Transcribe the lines exactly, beginning with the one that contains "über diese möglichen" and ending with the final line of the records. Do not transcribe pictures.
(Extracted information)
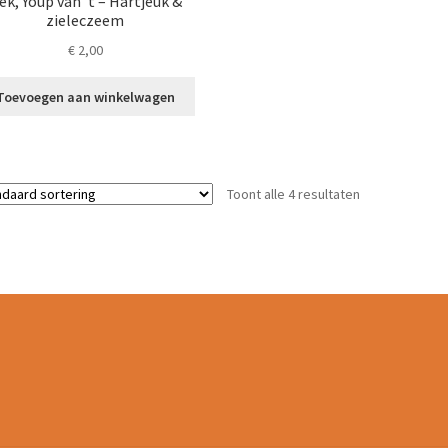
ek, Youp van ’t – Hartjeuk &
zieleczeem
€
2,00
Toevoegen aan winkelwagen
Toont alle 4 resultaten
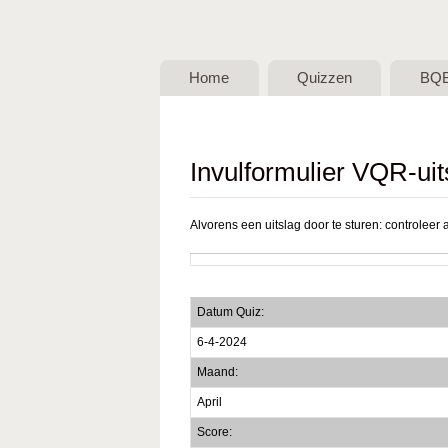
BQB -
Belgische
Home
Quizzen
BQ
QuizBond
vzw
Invulformulier VQR-uit
Alvorens een uitslag door te sturen: controleer a
Datum Quiz:
6-4-2024
Maand:
April
Score:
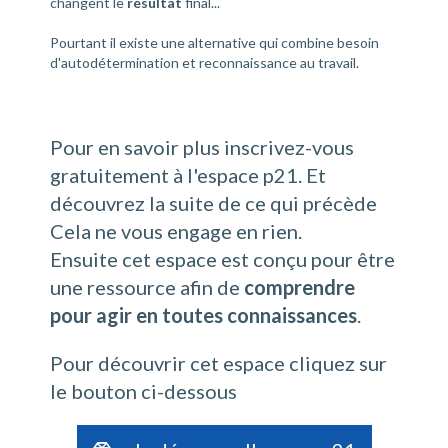
changent le
résultat
final...
Pourtant il existe une alternative qui combine besoin
d'autodétermination et reconnaissance au travail.
Pour en savoir plus inscrivez-vous
gratuitement à l'espace p21. Et
découvrez la suite de ce qui précède
Cela ne vous engage en rien.
Ensuite cet espace est conçu pour être
une ressource afin de
comprendre
pour agir en toutes connaissances
.
Pour découvrir cet espace cliquez sur
le bouton ci-dessous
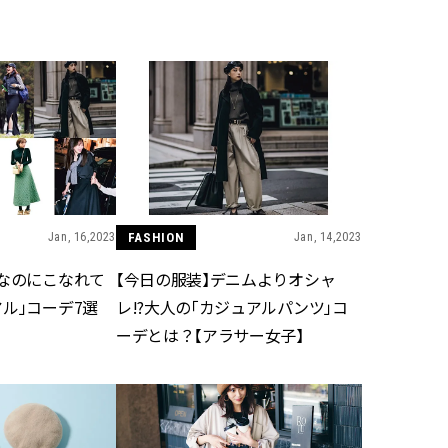
BEAUTY
Aug, 7, 2026
Aug,
BEAUTY
WEDDING
【UV下地】酷暑に頼れる！
【結婚指輪】人気
2,000円台〜3,000円台の名品3選
ング22選｜20〜3
｜30代美容ライターが正直レビ
エピソードも | CLA
ュー | CLASSY.[クラッシィ]
ィ]
Jan, 16,2023
FASHION
Jan, 14,2023
Aug, 6, 2026
Feb,
BEAUTY
WEDDING
【ヘアアクセ6選】手抜きに見え
結婚式に黒ドレス
番なのにこなれて
【今日の服装】デニムよりオシャ
ない！アラサーのまとめ髪が垢
ばれで失敗しない
抜ける「即戦力アクセ」たち |
ーを解説 | CLASS
ル」コーデ7選
レ!?大人の「カジュアルパンツ」コ
CLASSY.[クラッシィ]
ーデとは？【アラサー女子】
Sep, 25, 2025
Jun,
BEAUTY
WEDDING
マルジェラの“レプリカ”に新作
【一生ものジュエ
も！注目度急上昇の『フレグラ
存在感が際立つ！
ンス』５選 | CLASSY.[クラッシ
「トゥギャザー」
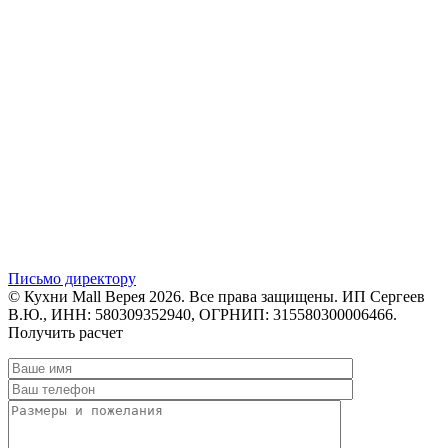
Письмо директору
© Кухни Mall Верея 2026. Все права защищены. ИП Сергеев
В.Ю., ИНН: 580309352940, ОГРНИП: 315580300006466.
Получить расчет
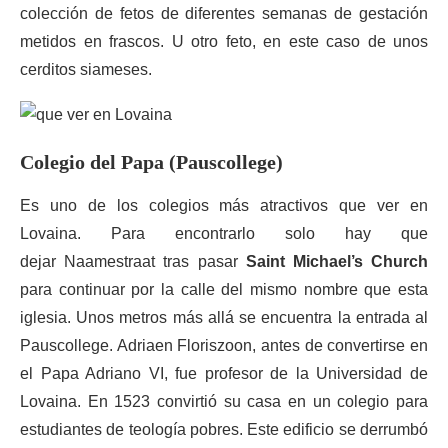
colección de fetos de diferentes semanas de gestación
metidos en frascos. U otro feto, en este caso de unos
cerditos siameses.
Colegio del Papa (Pauscollege)
Es uno de los colegios más atractivos que ver en
Lovaina. Para encontrarlo solo hay que
dejar Naamestraat tras pasar
Saint Michael’s Church
para continuar por la calle del mismo nombre que esta
iglesia. Unos metros más allá se encuentra la entrada al
Pauscollege. Adriaen Floriszoon, antes de convertirse en
el Papa Adriano VI, fue profesor de la Universidad de
Lovaina. En 1523 convirtió su casa en un colegio para
estudiantes de teología pobres. Este edificio se derrumbó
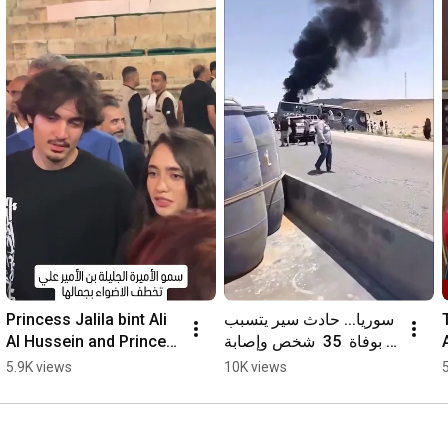
Princess Jalila bint Ali 
سوريا... حادث سير يتسبب 
Al Hussein and Prince 
بوفاة  35  شخص وإصابة 
Abdullah bin Ali Al 
30 آخرين على طريق دير 
5.9K views
10K views
Hussein at the Jerash 
الزور دمشق
Festival...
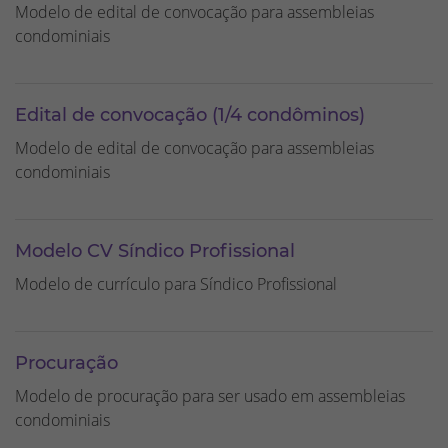
Modelo de edital de convocação para assembleias
condominiais
Edital de convocação (1/4 condôminos)
Modelo de edital de convocação para assembleias
condominiais
Modelo CV Síndico Profissional
Modelo de currículo para Síndico Profissional
Procuração
Modelo de procuração para ser usado em assembleias
condominiais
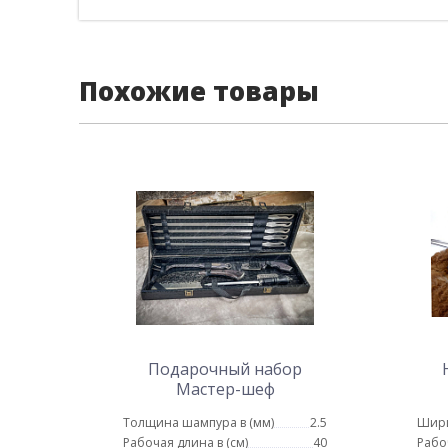
Похожие товары
Подарочный набор
Мастер-шеф
Толщина шампура в (мм)
2.5
Шир
Рабочая длина в (см)
40
Рабо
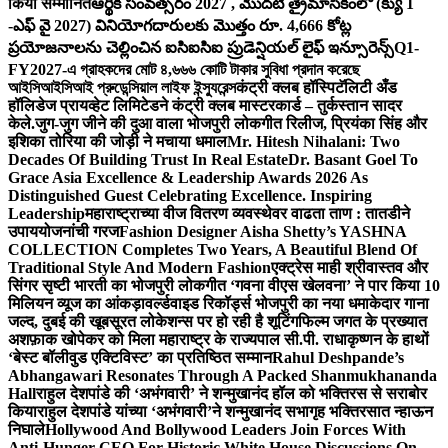
किया सम्मानित
ఆర్థిక సంవత్సరం 2027 , మొదటి త్రైమాసికంలో (క్యు 1
-ఎఫ్ వై 2027) వినియోగదారులకు మొత్తం రూ. 4,666 కోట్ల
ప్రయోజనాలను చెల్లించిన ఐసిఐసిఐ ప్రుడెన్షియల్ లైఫ్ ఇన్సూరెన్స్
Q1-
FY2027-এ গ্রাহকদের মোট ৪,৬৬৬ কোটি টাকার সুবিধা প্রদান করেছে
আইসিআইসিআই প্রুডেন্সিয়াল লাইফ ইন্স্যুরেন্স
कंट्री क्लब हॉस्पिटॅलिटी अँड
हॉलिडेज प्रायव्हेट लिमिटेडने कंट्री क्लब मास्टरकार्ड – तुर्कस्तान सादर
केले.
जुग-जुग जीने की दुआ वाला भोजपुरी लोकगीत रिलीज, प्रियंका सिंह और
इशिका तोरिया की जोड़ी ने मचाया धमाल
Mr. Hitesh Nihalani: Two
Decades Of Building Trust In Real Estate
Dr. Basant Goel To
Grace Asia Excellence & Leadership Awards 2026 As
Distinguished Guest Celebrating Excellence. Inspiring
Leadership
महाराष्ट्राच्या वीज वितरण व्यवस्थेवर वाढता ताण : तातडीने
उपाययोजनांची गरज
Fashion Designer Aisha Shetty’s YASHNA
COLLECTION Completes Two Years, A Beautiful Blend Of
Traditional Style And Modern Fashion
एक्ट्रेस माही श्रीवास्तव और
सिंगर सृष्टी भारती का भोजपुरी लोकगीत ‘गवना वीएस खेलवना’ ने पार किया 10
मिलियन व्यूज का आंकड़ा
वर्ल्डवाइड रिकॉर्ड्स भोजपुरी का नया धमाकेदार गाना
जल्द, दुबई की खूबसूरत लोकेशन्स पर हो रही है शूटिंग
फिल्म जगत के प्रख्यात
अशफ़ाक खोपेकर को मिला महाराष्ट्र के राज्यपाल सी.पी. राधाकृष्णन के हाथों
‘बेस्ट बॉलीवुड एक्टिविस्ट’ का प्रतिष्ठित सम्मान
Rahul Deshpande’s
Abhangawari Resonates Through A Packed Shanmukhananda
Hall
राहुल देशपांडे की ‘अभंगवारी’ ने शन्मुखानंद हॉल को भक्तिरस से सराबोर
किया
राहुल देशपांडे यांच्या ‘अभंगवारी’ने शन्मुखानंद सभागृह भक्तिरसात न्हाऊन
निघाले
Hollywood And Bollywood Leaders Join Forces With
Anti-Hunger CEO For Historic White House Discussions On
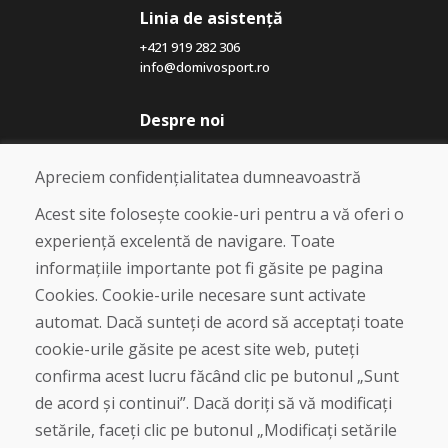
Linia de asistență
+421 919 282 306
info@domivosport.ro
Despre noi
Blog
Despre noi
Apreciem confidențialitatea dumneavoastră
Magazin
Contact
Acest site folosește cookie-uri pentru a vă oferi o
experiență excelentă de navigare. Toate
Cumpărare
informațiile importante pot fi găsite pe pagina
Magazin online
Cookies. Cookie-urile necesare sunt activate
Termeni și condiții de afaceri
automat. Dacă sunteți de acord să acceptați toate
Livrare și plată
cookie-urile găsite pe acest site web, puteți
Plângere
Retur și schimb de mărfuri
confirma acest lucru făcând clic pe butonul „Sunt
Protecția datelor cu caracter personal
de acord și continui”. Dacă doriți să vă modificați
Cookies
setările, faceți clic pe butonul „Modificați setările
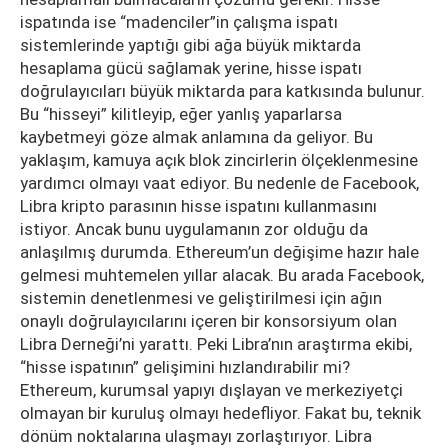
ispatında ise “madenciler”in çalışma ispatı
sistemlerinde yaptığı gibi ağa büyük miktarda
hesaplama gücü sağlamak yerine, hisse ispatı
doğrulayıcıları büyük miktarda para katkısında bulunur.
Bu “hisseyi” kilitleyip, eğer yanlış yaparlarsa
kaybetmeyi göze almak anlamına da geliyor. Bu
yaklaşım, kamuya açık blok zincirlerin ölçeklenmesine
yardımcı olmayı vaat ediyor. Bu nedenle de Facebook,
Libra kripto parasının hisse ispatını kullanmasını
istiyor. Ancak bunu uygulamanın zor olduğu da
anlaşılmış durumda. Ethereum’un değişime hazır hale
gelmesi muhtemelen yıllar alacak. Bu arada Facebook,
sistemin denetlenmesi ve geliştirilmesi için ağın
onaylı doğrulayıcılarını içeren bir konsorsiyum olan
Libra Derneği’ni yarattı. Peki Libra’nın araştırma ekibi,
“hisse ispatının” gelişimini hızlandırabilir mi?
Ethereum, kurumsal yapıyı dışlayan ve merkeziyetçi
olmayan bir kuruluş olmayı hedefliyor. Fakat bu, teknik
dönüm noktalarına ulaşmayı zorlaştırıyor. Libra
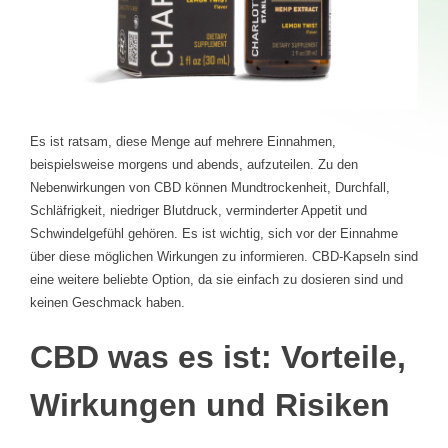
Es ist ratsam, diese Menge auf mehrere Einnahmen,
beispielsweise morgens und abends, aufzuteilen. Zu den
Nebenwirkungen von CBD können Mundtrockenheit, Durchfall,
Schläfrigkeit, niedriger Blutdruck, verminderter Appetit und
Schwindelgefühl gehören. Es ist wichtig, sich vor der Einnahme
über diese möglichen Wirkungen zu informieren. CBD-Kapseln sind
eine weitere beliebte Option, da sie einfach zu dosieren sind und
keinen Geschmack haben.
CBD was es ist: Vorteile,
Wirkungen und Risiken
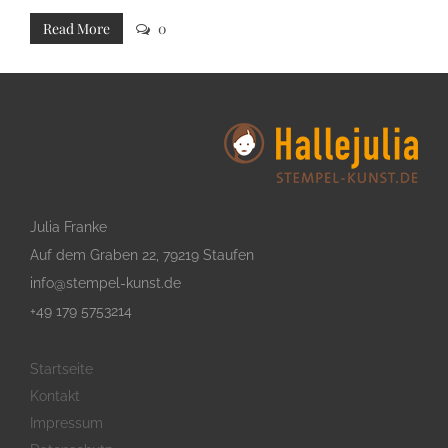
Mea cu case ludus integre, vide viderer eleifend ex mea.
Read More
0
His at soluta regione
Julia Franke
Auf dem Graben 22, 79219 Staufen
info@stempel-kunst.de
+49 179 5753214
Startseite
Kontakt
Impressum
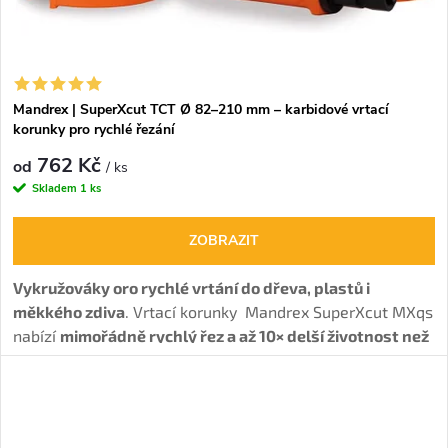
Mandrex | SuperXcut TCT Ø 82–210 mm – karbidové vrtací
korunky pro rychlé řezání
762 Kč
od
/ ks
Skladem
1 ks
ZOBRAZIT
Vykružováky oro rychlé vrtání do dřeva, plastů i
měkkého zdiva
. Vrtací korunky Mandrex SuperXcut MXqs
nabízí
mimořádně rychlý řez a až 10× delší životnost než
Bi-Metal děrovky.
(End Extracted information)
- Solution for this problem
über diese möglichen Wirkungen zu informieren. CBD-Kapseln sind
eine weitere beliebte Option, da sie einfach zu dosieren sind und
keinen Geschmack haben.
CBD was es ist: Vorteile,
Wirkungen und Risiken
Mea cu case ludus integre, vide viderer eleifend ex mea.
Read More
0
His at soluta regione
Julia Franke
Auf dem Graben 22, 79219 Staufen
info@stempel-kunst.de
+49 179 5753214
Startseite
Kontakt
Impressum
Mandrex | SuperXcut TCT Ø 82–210 mm – karbidové vrtací
korunky pro rychlé řezání
762 Kč
od
/ ks
Skladem
1 ks
ZOBRAZIT
Vykružováky oro rychlé vrtání do dřeva, plastů i
měkkého zdiva
. Vrtací korunky Mandrex SuperXcut MXqs
nabízí
mimořádně rychlý řez a až 10× delší životnost než
Bi-Metal děrovky.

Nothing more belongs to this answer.